▸ INPUT DATA:
⟨
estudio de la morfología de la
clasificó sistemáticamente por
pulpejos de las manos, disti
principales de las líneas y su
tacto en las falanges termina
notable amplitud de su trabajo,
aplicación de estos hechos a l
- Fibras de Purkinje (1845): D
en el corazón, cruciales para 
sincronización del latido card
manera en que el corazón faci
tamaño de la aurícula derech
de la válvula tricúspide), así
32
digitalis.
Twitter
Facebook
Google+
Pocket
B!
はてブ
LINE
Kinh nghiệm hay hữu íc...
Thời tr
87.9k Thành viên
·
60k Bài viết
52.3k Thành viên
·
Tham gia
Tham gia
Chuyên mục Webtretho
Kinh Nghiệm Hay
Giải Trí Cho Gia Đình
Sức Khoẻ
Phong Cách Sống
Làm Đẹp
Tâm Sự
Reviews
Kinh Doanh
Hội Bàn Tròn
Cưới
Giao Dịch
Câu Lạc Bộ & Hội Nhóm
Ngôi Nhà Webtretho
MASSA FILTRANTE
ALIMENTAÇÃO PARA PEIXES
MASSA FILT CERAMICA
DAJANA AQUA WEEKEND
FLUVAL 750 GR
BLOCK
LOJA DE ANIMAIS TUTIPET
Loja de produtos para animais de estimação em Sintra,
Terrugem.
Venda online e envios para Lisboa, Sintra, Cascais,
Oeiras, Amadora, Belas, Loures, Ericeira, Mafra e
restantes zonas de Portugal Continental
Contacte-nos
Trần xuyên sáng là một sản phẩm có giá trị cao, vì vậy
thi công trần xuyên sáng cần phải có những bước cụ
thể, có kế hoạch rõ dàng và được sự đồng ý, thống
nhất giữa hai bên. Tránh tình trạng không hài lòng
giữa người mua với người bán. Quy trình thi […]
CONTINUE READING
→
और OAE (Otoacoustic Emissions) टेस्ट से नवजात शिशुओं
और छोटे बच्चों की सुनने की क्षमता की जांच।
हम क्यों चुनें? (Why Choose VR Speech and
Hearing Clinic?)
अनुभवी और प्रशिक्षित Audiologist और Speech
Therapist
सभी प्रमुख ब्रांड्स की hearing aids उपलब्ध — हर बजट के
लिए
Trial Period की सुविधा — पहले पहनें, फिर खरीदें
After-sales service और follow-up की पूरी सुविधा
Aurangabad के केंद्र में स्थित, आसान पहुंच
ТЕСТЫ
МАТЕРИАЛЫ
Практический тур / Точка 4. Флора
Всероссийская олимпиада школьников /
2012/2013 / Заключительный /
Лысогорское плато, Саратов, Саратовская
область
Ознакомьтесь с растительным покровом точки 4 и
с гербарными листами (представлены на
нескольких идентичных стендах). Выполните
⟩
▸ WHAT NEEDS TO BE DONE: All entries given above are to be printed again exactly.

▸ OUTPUT FOR THIS EXERCISE:
estudio de la morfología de la
clasificó sistemáticamente por
pulpejos de las manos, disti
principales de las líneas y su
tacto en las falanges termina
notable amplitud de su trabajo,
aplicación de estos hechos a l
- Fibras de Purkinje (1845): D
en el corazón, cruciales para 
sincronización del latido card
manera en que el corazón faci
tamaño de la aurícula derech
de la válvula tricúspide), así
32
digitalis.
Twitter
Facebook
Google+
Pocket
B!
はてブ
LINE
Kinh nghiệm hay hữu íc...
Thời tr
87.9k Thành viên
·
60k Bài viết
52.3k Thành viên
·
Tham gia
Tham gia
Chuyên mục Webtretho
Kinh Nghiệm Hay
Giải Trí Cho Gia Đình
Sức Khoẻ
Phong Cách Sống
Làm Đẹp
Tâm Sự
Reviews
Kinh Doanh
Hội Bàn Tròn
Cưới
Giao Dịch
Câu Lạc Bộ & Hội Nhóm
Ngôi Nhà Webtretho
MASSA FILTRANTE
ALIMENTAÇÃO PARA PEIXES
MASSA FILT CERAMICA
DAJANA AQUA WEEKEND
FLUVAL 750 GR
BLOCK
LOJA DE ANIMAIS TUTIPET
Loja de produtos para animais de estimação em Sintra,
Terrugem.
Venda online e envios para Lisboa, Sintra, Cascais,
Oeiras, Amadora, Belas, Loures, Ericeira, Mafra e
restantes zonas de Portugal Continental
Contacte-nos
Trần xuyên sáng là một sản phẩm có giá trị cao, vì vậy
thi công trần xuyên sáng cần phải có những bước cụ
thể, có kế hoạch rõ dàng và được sự đồng ý, thống
nhất giữa hai bên. Tránh tình trạng không hài lòng
giữa người mua với người bán. Quy trình thi […]
CONTINUE READING
→
और OAE (Otoacoustic Emissions) टेस्ट से नवजात शिशुओं
और छोटे बच्चों की सुनने की क्षमता की जांच।
हम क्यों चुनें? (Why Choose VR Speech and
Hearing Clinic?)
अनुभवी और प्रशिक्षित Audiologist और Speech
Therapist
सभी प्रमुख ब्रांड्स की hearing aids उपलब्ध — हर बजट के
लिए
Trial Period की सुविधा — पहले पहनें, फिर खरीदें
After-sales service और follow-up की पूरी सुविधा
Aurangabad के केंद्र में स्थित, आसान पहुंच
ТЕСТЫ
МАТЕРИАЛЫ
Практический тур / Точка 4. Флора
Всероссийская олимпиада школьников /
2012/2013 / Заключительный /
Лысогорское плато, Саратов, Саратовская
область
Ознакомьтесь с растительным покровом точки 4 и
с гербарными листами (представлены на
нескольких идентичных стендах). Выполните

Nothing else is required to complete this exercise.